I repeated the “love me, please love me” cycle for a long time after leaving my mother’s house. I broke my heart countless times as a result, falling for people who were emotionally unavailable like my mother. I even repeated the cycle in my friendships. 

It wasn’t until my college graduation that I finally saw it: Nothing I did would ever be enough for her. 

I was still wearing the blue gown with the Columbia University crown stitched onto the lapel. I’d asked my drug dealer then-boyfriend, one of a string of terrible decisions, not to come because I didn’t want to incite my mother. We went to an Italian restaurant not far from campus. Most of my family was there — my aunt, grandmother, sister, cousins. We were eating when I told them that I’d decided not to go to law school, a decision I’ve never regretted. I was going to take a year off to work and figure out my next move. My mother slammed her fork so hard, the entire table shook. She glared at me and said: “Yo sabía que tú no ibas a ‘cer ni mierda con tu vida.” 

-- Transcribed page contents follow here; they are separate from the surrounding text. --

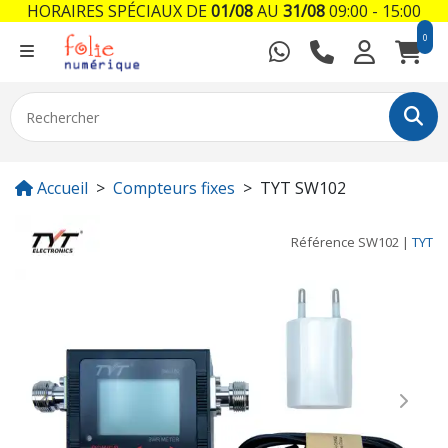
HORAIRES SPÉCIAUX DE
01/08
AU
31/08
09:00 - 15:00
0
Accueil
Compteurs fixes
TYT SW102
Référence
SW102
|
TYT
Previous
Next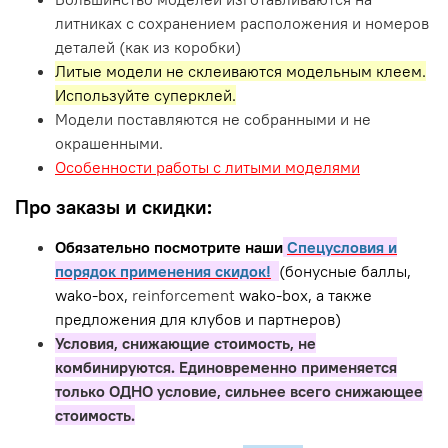
литниках с сохранением расположения и номеров
деталей (как из коробки)
Литые модели не склеиваются модельным клеем.
Используйте суперклей.
Модели поставляются не собранными и не
окрашенными.
Особенности работы с литыми моделями
Про заказы и скидки:
Обязательно посмотрите наши
Спецусловия и
порядок применения скидок!
(бонусные баллы,
wako-box,
reinforcement
wako-box, а также
предложения для клубов и партнеров)
Условия, снижающие стоимость, не
комбинируются. Единовременно применяется
только ОДНО условие, сильнее всего снижающее
стоимость.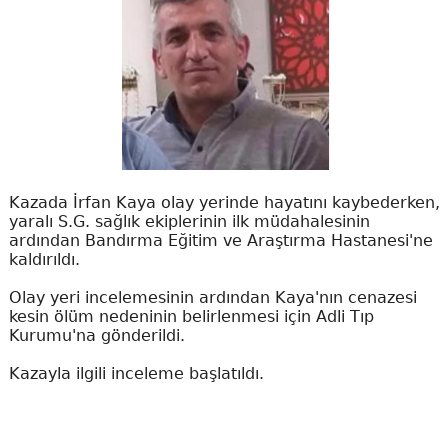
Kazada İrfan Kaya olay yerinde hayatını kaybederken,
yaralı S.G. sağlık ekiplerinin ilk müdahalesinin
ardından Bandırma Eğitim ve Araştırma Hastanesi'ne
kaldırıldı.
Olay yeri incelemesinin ardından Kaya'nın cenazesi
kesin ölüm nedeninin belirlenmesi için Adli Tıp
Kurumu'na gönderildi.
Kazayla ilgili inceleme başlatıldı.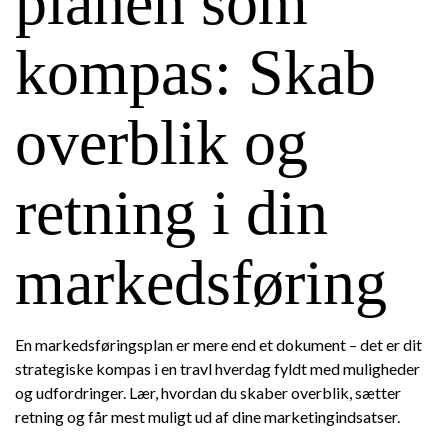
planen som
kompas: Skab
overblik og
retning i din
markedsføring
En markedsføringsplan er mere end et dokument – det er dit
strategiske kompas i en travl hverdag fyldt med muligheder
og udfordringer. Lær, hvordan du skaber overblik, sætter
retning og får mest muligt ud af dine marketingindsatser.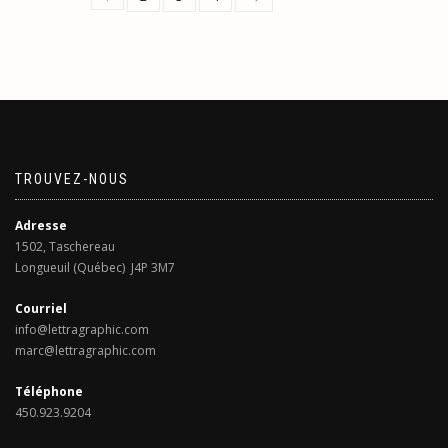
sur
25.00$
plusieurs
la
à
variations.
page
679.00$
Les
du
options
produit
peuvent
être
choisies
sur
TROUVEZ-NOUS
la
page
du
Adresse
produit
1502, Taschereau
Longueuil (Québec) J4P 3M7
Courriel
info@lettragraphic.com
marc@lettragraphic.com
Téléphone
450.923.9204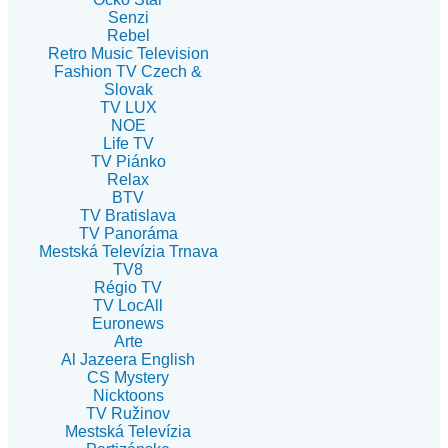
Senzi
Rebel
Retro Music Television
Fashion TV Czech &
Slovak
TV LUX
NOE
Life TV
TV Piánko
Relax
BTV
TV Bratislava
TV Panoráma
Mestská Televízia Trnava
TV8
Régio TV
TV LocAll
Euronews
Arte
Al Jazeera English
CS Mystery
Nicktoons
TV Ružinov
Mestská Televízia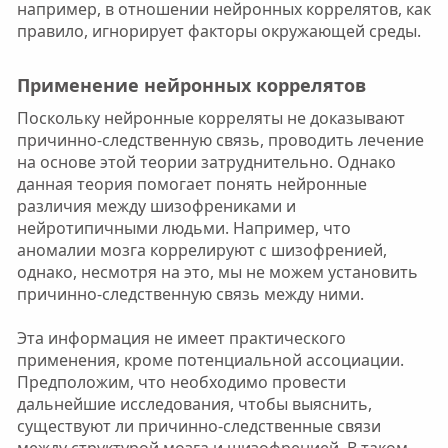
например, в отношении нейронных коррелятов, как
правило, игнорирует факторы окружающей среды.
Применение нейронных коррелятов​
Поскольку нейронные корреляты не доказывают
причинно-следственную связь, проводить лечение
на основе этой теории затруднительно. Однако
данная теория помогает понять нейронные
различия между шизофрениками и
нейротипичными людьми. Например, что
аномалии мозга коррелируют с шизофренией,
однако, несмотря на это, мы не можем установить
причинно-следственную связь между ними.
Эта информация не имеет практического
применения, кроме потенциальной ассоциации.
Предположим, что необходимо провести
дальнейшие исследования, чтобы выяснить,
существуют ли причинно-следственные связи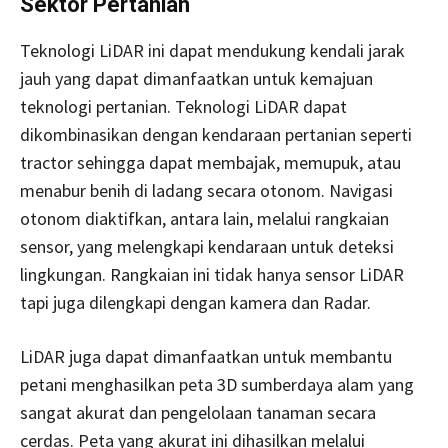
Sektor Pertanian
Teknologi LiDAR ini dapat mendukung kendali jarak
jauh yang dapat dimanfaatkan untuk kemajuan
teknologi pertanian. Teknologi LiDAR dapat
dikombinasikan dengan kendaraan pertanian seperti
tractor sehingga dapat membajak, memupuk, atau
menabur benih di ladang secara otonom. Navigasi
otonom diaktifkan, antara lain, melalui rangkaian
sensor, yang melengkapi kendaraan untuk deteksi
lingkungan. Rangkaian ini tidak hanya sensor LiDAR
tapi juga dilengkapi dengan kamera dan Radar.
LiDAR juga dapat dimanfaatkan untuk membantu
petani menghasilkan peta 3D sumberdaya alam yang
sangat akurat dan pengelolaan tanaman secara
cerdas. Peta yang akurat ini dihasilkan melalui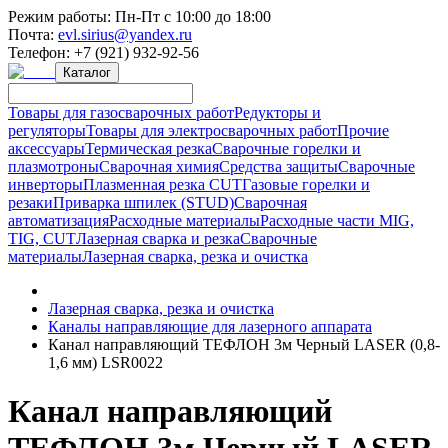
Режим работы:
Пн-Пт с 10:00 до 18:00
Почта:
evl.sirius@yandex.ru
Телефон:
+7 (921) 932-92-56
Каталог
Товары для газосварочных работ
Редукторы и
регуляторы
Товары для электросварочных работ
Прочие
аксессуары
Термическая резка
Сварочные горелки и
плазмотроны
Сварочная химия
Средства защиты
Сварочные
инверторы
Плазменная резка CUT
Газовые горелки и
резаки
Приварка шпилек (STUD)
Сварочная
автоматизация
Расходные материалы
Расходные части MIG,
TIG, CUT
Лазерная сварка и резка
Сварочные
материалы
Лазерная сварка, резка и очистка
Лазерная сварка, резка и очистка
Каналы направляющие для лазерного аппарата
Канал направляющий ТЕФЛОН 3м Черный LASER (0,8-
1,6 мм) LSR0022
Канал направляющий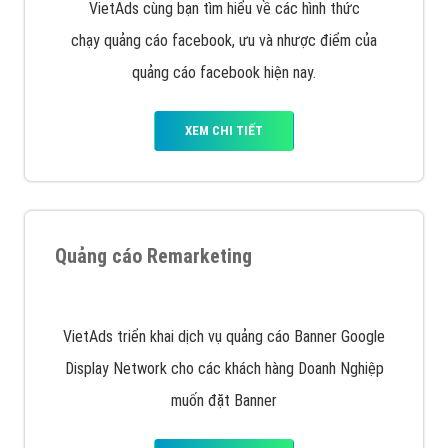
Quảng cáo trên Facebook
VietAds cùng bạn tìm hiểu về các hình thức
chạy quảng cáo facebook, ưu và nhược điểm của
quảng cáo facebook hiện nay.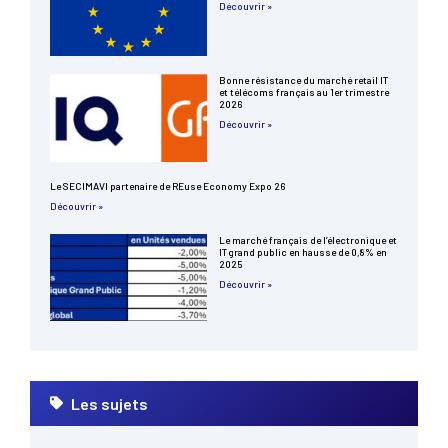
Découvrir »
Bonne résistance du marché retail IT
et télécoms français au 1er trimestre
2026
Découvrir »
Le SECIMAVI partenaire de REuse Economy Expo 26
Découvrir »
Le marché français de l’électronique et
IT grand public en hausse de 0,8% en
2025
Découvrir »
Les sujets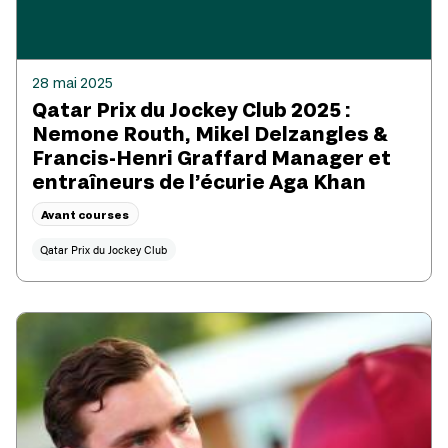
28 mai 2025
Qatar Prix du Jockey Club 2025 :
Nemone Routh, Mikel Delzangles &
Francis-Henri Graffard Manager et
entraîneurs de l’écurie Aga Khan
Avant courses
Qatar Prix du Jockey Club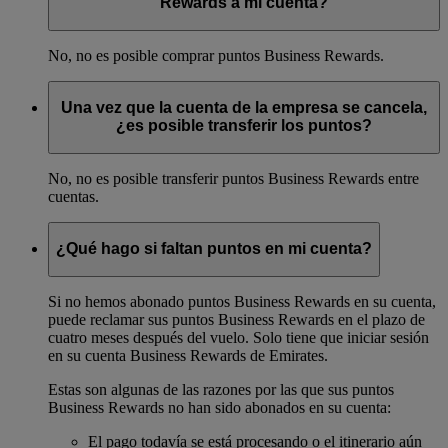
Rewards a mi cuenta?
No, no es posible comprar puntos Business Rewards.
Una vez que la cuenta de la empresa se cancela,
¿es posible transferir los puntos?
No, no es posible transferir puntos Business Rewards entre
cuentas.
¿Qué hago si faltan puntos en mi cuenta?
Si no hemos abonado puntos Business Rewards en su cuenta,
puede reclamar sus puntos Business Rewards en el plazo de
cuatro meses después del vuelo. Solo tiene que iniciar sesión
en su cuenta Business Rewards de Emirates.
Estas son algunas de las razones por las que sus puntos
Business Rewards no han sido abonados en su cuenta:
El pago todavía se está procesando o el itinerario aún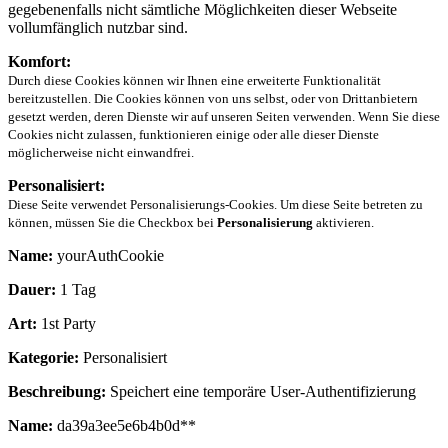
gegebenenfalls nicht sämtliche Möglichkeiten dieser Webseite
vollumfänglich nutzbar sind.
Komfort:
Durch diese Cookies können wir Ihnen eine erweiterte Funktionalität
bereitzustellen. Die Cookies können von uns selbst, oder von Drittanbietern
gesetzt werden, deren Dienste wir auf unseren Seiten verwenden. Wenn Sie diese
Cookies nicht zulassen, funktionieren einige oder alle dieser Dienste
möglicherweise nicht einwandfrei.
Personalisiert:
Diese Seite verwendet Personalisierungs-Cookies. Um diese Seite betreten zu
können, müssen Sie die Checkbox bei
Personalisierung
aktivieren.
Name:
yourAuthCookie
Dauer:
1 Tag
Art:
1st Party
Kategorie:
Personalisiert
Beschreibung:
Speichert eine temporäre User-Authentifizierung
Name:
da39a3ee5e6b4b0d**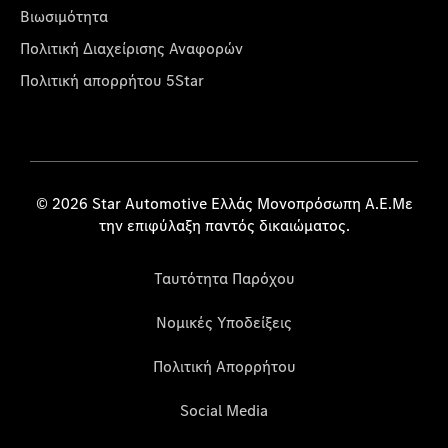
Βιωσιμότητα
Πολιτική Διαχείρισης Αναφορών
Πολιτική απορρήτου 5Star
© 2026 Star Automotive Ελλάς Μονοπρόσωπη Α.Ε.Με
την επιφύλαξη παντός δικαιώματος.
Ταυτότητα Παρόχου
Νομικές Υποδείξεις
Πολιτική Απορρήτου
Social Media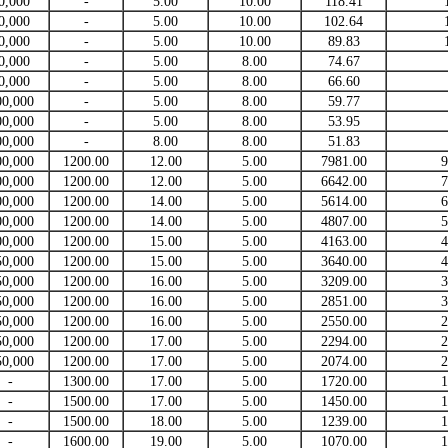
0,000
-
5.00
10.00
118.41
0,000
-
5.00
10.00
102.64
0,000
-
5.00
10.00
89.83
0,000
-
5.00
8.00
74.67
0,000
-
5.00
8.00
66.60
00,000
-
5.00
8.00
59.77
00,000
-
5.00
8.00
53.95
00,000
-
8.00
8.00
51.83
00,000
1200.00
12.00
5.00
7981.00
9
00,000
1200.00
12.00
5.00
6642.00
7
00,000
1200.00
14.00
5.00
5614.00
6
00,000
1200.00
14.00
5.00
4807.00
5
00,000
1200.00
15.00
5.00
4163.00
4
50,000
1200.00
15.00
5.00
3640.00
4
50,000
1200.00
16.00
5.00
3209.00
3
50,000
1200.00
16.00
5.00
2851.00
3
50,000
1200.00
16.00
5.00
2550.00
2
50,000
1200.00
17.00
5.00
2294.00
2
50,000
1200.00
17.00
5.00
2074.00
2
-
1300.00
17.00
5.00
1720.00
1
-
1500.00
17.00
5.00
1450.00
1
-
1500.00
18.00
5.00
1239.00
1
-
1600.00
19.00
5.00
1070.00
1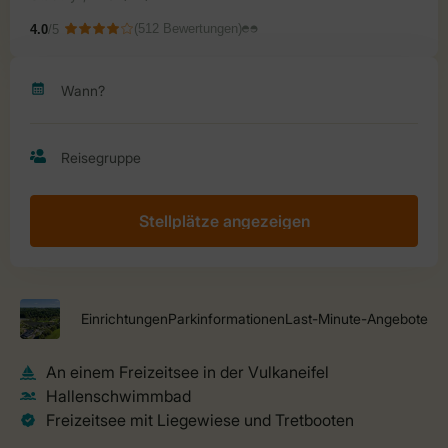
Stellplätze angezeigen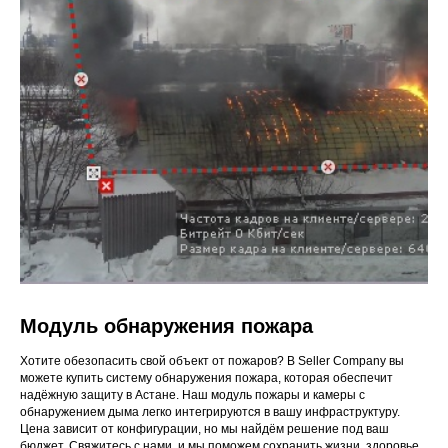
Модуль обнаружения пожара
Хотите обезопасить свой объект от пожаров? В Seller Company вы
можете купить систему обнаружения пожара, которая обеспечит
надёжную защиту в Астане. Наш модуль пожары и камеры с
обнаружением дыма легко интегрируются в вашу инфраструктуру.
Цена зависит от конфигурации, но мы найдём решение под ваш
бюджет. Свяжитесь с нами, и мы поможем сохранить жизни, здоровье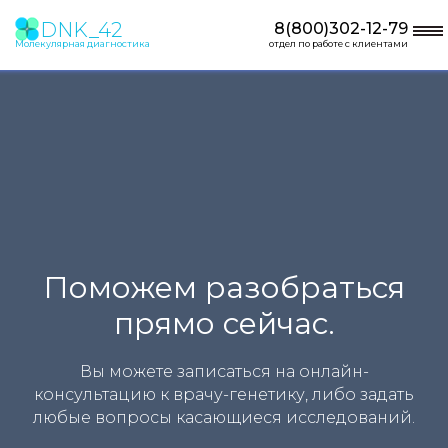
DNK_42
8(800)302-12-79
Молекулярная диагностика
отдел по работе с клиентами
Поможем разобраться
прямо сейчас.
Вы можете записаться на онлайн-
консультацию к врачу-генетику, либо задать
любые вопросы касающиеся исследований.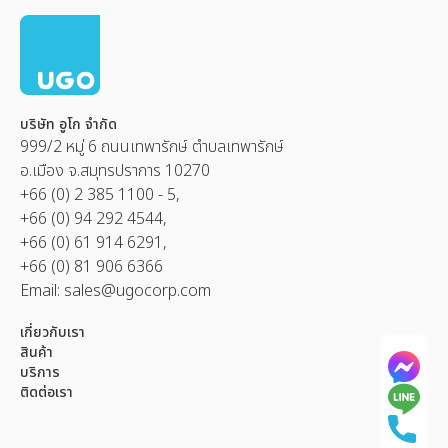
บริษัท อูโก จำกัด
999/2 หมู่ 6 ถนนเทพารักษ์ ตำบลเทพารักษ์
อ.เมือง จ.สมุทรปราการ 10270
+66 (0) 2 385 1100 - 5,
+66 (0) 94 292 4544,
+66 (0) 61 914 6291,
+66 (0) 81 906 6366
Email:
sales@ugocorp.com
เกี่ยวกับเรา
สินค้า
บริการ
ติดต่อเรา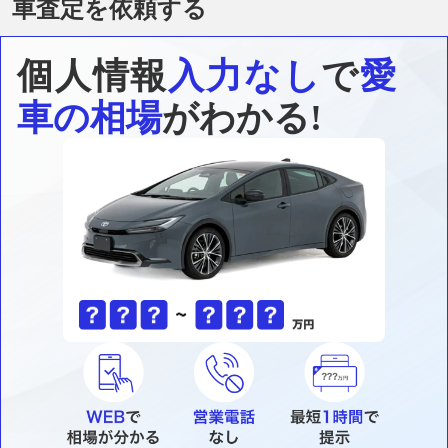
車査定を依頼する
個人情報
入力なし
で
愛
車の相場
がわかる!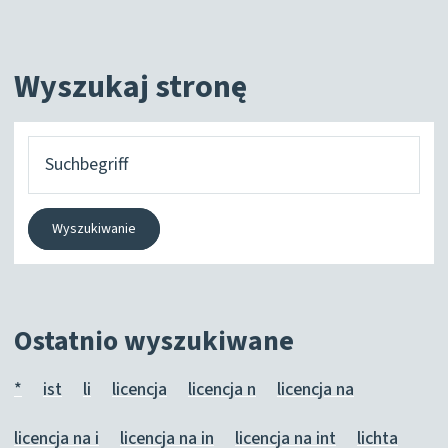
Wyszukaj stronę
Czego
szukasz?
Wyszukiwanie
Ostatnio wyszukiwane
*
ist
li
licencja
licencja n
licencja na
licencja na i
licencja na in
licencja na int
lichta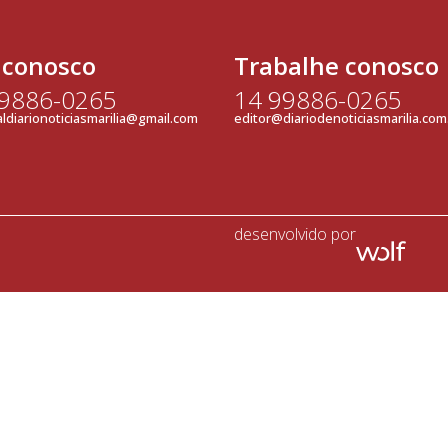
 conosco
Trabalhe conosco
99886-0265
14 99886-0265
ldiarionoticiasmarilia@gmail.com
editor@diariodenoticiasmarilia.com
desenvolvido por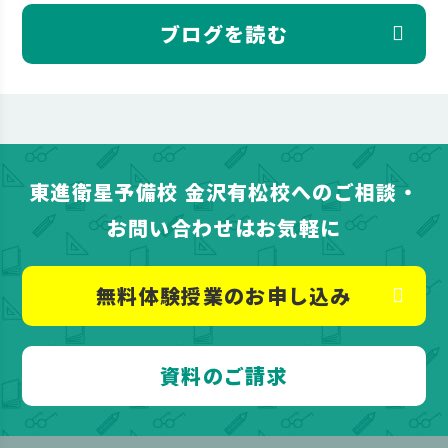
ブログを読む
東進衛星予備校 金沢有松校へのご相談・
お問い合わせはお気軽に
無料体験授業のお申し込み
資料のご請求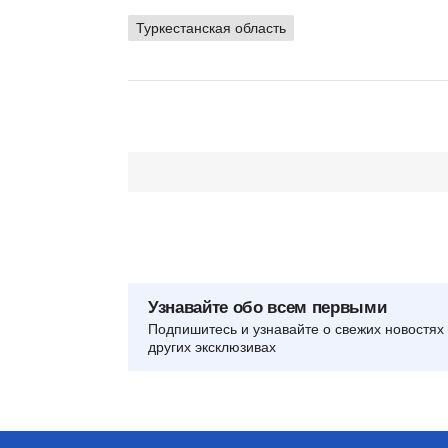
Туркестанская область
Узнавайте обо всем первыми
Подпишитесь и узнавайте о свежих новостях 
других эксклюзивах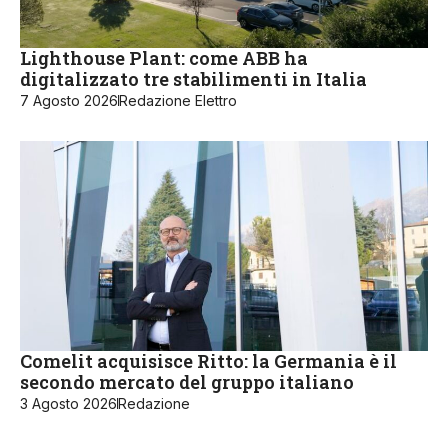
Lighthouse Plant: come ABB ha
digitalizzato tre stabilimenti in Italia
7 Agosto 2026
Redazione Elettro
Comelit acquisisce Ritto: la Germania è il
secondo mercato del gruppo italiano
3 Agosto 2026
Redazione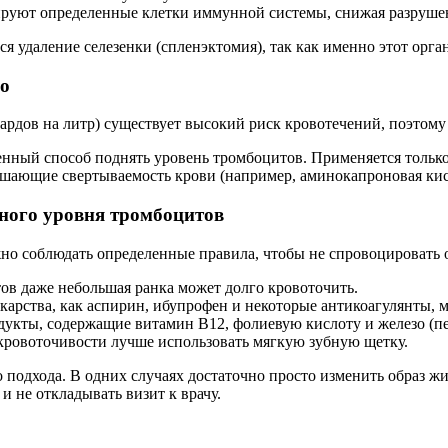
ируют определенные клетки иммунной системы, снижая разруше
я удаление селезенки (спленэктомия), так как именно этот орга
го
рдов на литр) существует высокий риск кровотечений, поэтому 
нный способ поднять уровень тромбоцитов. Применяется только
чшающие свертываемость крови (например, аминокапроновая кис
ного уровня тромбоцитов
жно соблюдать определенные правила, чтобы не спровоцировать
тов даже небольшая ранка может долго кровоточить.
карства, как аспирин, ибупрофен и некоторые антикоагулянты, 
укты, содержащие витамин B12, фолиевую кислоту и железо (пе
к кровоточивости лучше использовать мягкую зубную щетку.
подхода. В одних случаях достаточно просто изменить образ жиз
 не откладывать визит к врачу.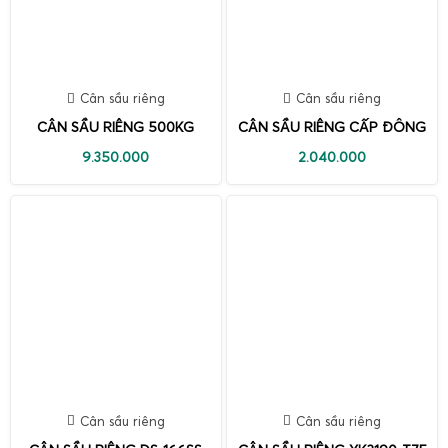
Cân sầu riêng
Cân sầu riêng
CÂN SẦU RIÊNG 500KG
CÂN SẦU RIÊNG CẤP ĐÔNG
9.350.000
2.040.000
Cân sầu riêng
Cân sầu riêng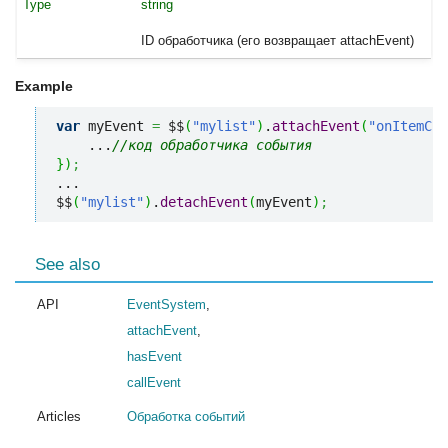
string
ID обработчика (его возвращает attachEvent)
Example
var
 myEvent 
=
 $$
(
"mylist"
)
.
attachEvent
(
"onItemCli
    ...
//код обработчика события
}
)
;
...

$$
(
"mylist"
)
.
detachEvent
(
myEvent
)
;
See also
API
EventSystem
,
attachEvent
,
hasEvent
callEvent
Articles
Обработка событий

I’d like to say that this was the moment I stopped trying to please her, but that would be a lie. That wound walks with me always.

* * *

When my brother died in 2013, I reeled into the darkest place of my life. People say that the death of a loved one is the greatest loss. No one tells you about the griefs that grief will uncover. No one tells you how those griefs will suffocate you. 

The grief that came hurtling at me was my mother wound. I had to face it. I had to give it a name: I am an unmothered woman. You can’t take on or heal what you haven’t named. This was the beginning of my healing journey.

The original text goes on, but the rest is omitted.